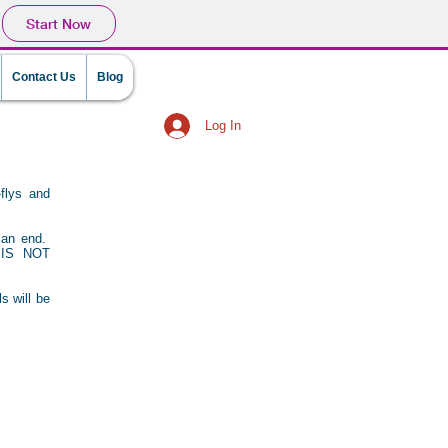
Start Now
Contact Us
Blog
Log In
flys and
o an end.
IS NOT
s will be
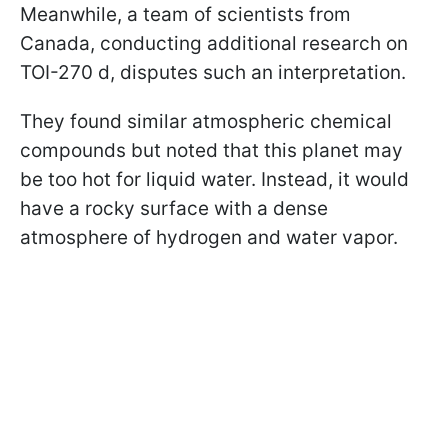
Meanwhile, a team of scientists from
Canada, conducting additional research on
TOI-270 d, disputes such an interpretation.
They found similar atmospheric chemical
compounds but noted that this planet may
be too hot for liquid water. Instead, it would
have a rocky surface with a dense
atmosphere of hydrogen and water vapor.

§

#### Work to be completed
Each entry, word for word, belongs in your answer; each picture does not.

#### Solution
Start Now
Contact Us
Blog
Log In
flys and
o an end.
IS NOT
s will be
Meanwhile, a team of scientists from
Canada, conducting additional research on
TOI-270 d, disputes such an interpretation.
They found similar atmospheric chemical
compounds but noted that this planet may
be too hot for liquid water. Instead, it would
have a rocky surface with a dense
atmosphere of hydrogen and water vapor.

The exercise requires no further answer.